▸ DATA IN THIS EXERCISE:
#####

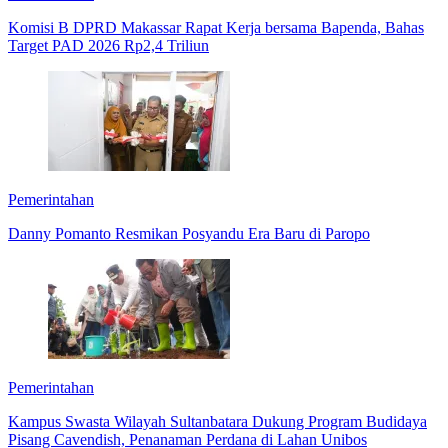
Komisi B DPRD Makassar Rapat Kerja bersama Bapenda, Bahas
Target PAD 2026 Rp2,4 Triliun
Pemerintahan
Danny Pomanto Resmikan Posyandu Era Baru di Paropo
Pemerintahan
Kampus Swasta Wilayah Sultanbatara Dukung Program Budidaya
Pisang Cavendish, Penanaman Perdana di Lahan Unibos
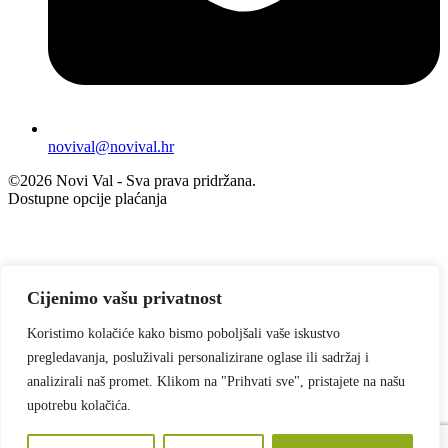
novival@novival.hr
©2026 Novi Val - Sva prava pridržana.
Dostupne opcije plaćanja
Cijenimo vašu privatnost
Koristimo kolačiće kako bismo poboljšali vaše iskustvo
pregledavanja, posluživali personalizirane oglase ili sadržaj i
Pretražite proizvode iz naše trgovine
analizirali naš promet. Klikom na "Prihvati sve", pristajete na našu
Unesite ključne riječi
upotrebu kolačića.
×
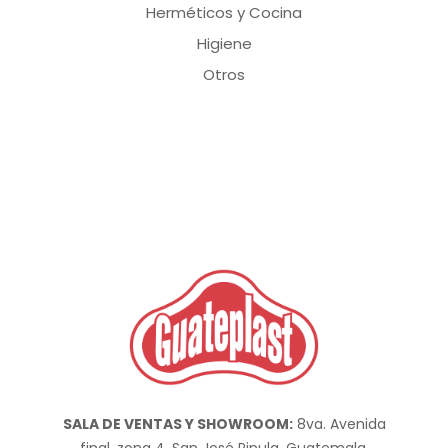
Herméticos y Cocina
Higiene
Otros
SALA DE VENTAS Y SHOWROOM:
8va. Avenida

#####

▸ WHAT THE EXERCISE ASKS: Leaving the images out, print the records above exactly.

▸ WRITTEN RESPONSE:
Komisi B DPRD Makassar Rapat Kerja bersama Bapenda, Bahas
Target PAD 2026 Rp2,4 Triliun
Pemerintahan
Danny Pomanto Resmikan Posyandu Era Baru di Paropo
Pemerintahan
Kampus Swasta Wilayah Sultanbatara Dukung Program Budidaya
Pisang Cavendish, Penanaman Perdana di Lahan Unibos
novival@novival.hr
©2026 Novi Val - Sva prava pridržana.
Dostupne opcije plaćanja
Cijenimo vašu privatnost
Koristimo kolačiće kako bismo poboljšali vaše iskustvo
pregledavanja, posluživali personalizirane oglase ili sadržaj i
Pretražite proizvode iz naše trgovine
analizirali naš promet. Klikom na "Prihvati sve", pristajete na našu
Unesite ključne riječi
upotrebu kolačića.
×
Herméticos y Cocina
Higiene
Otros
SALA DE VENTAS Y SHOWROOM:
8va. Avenida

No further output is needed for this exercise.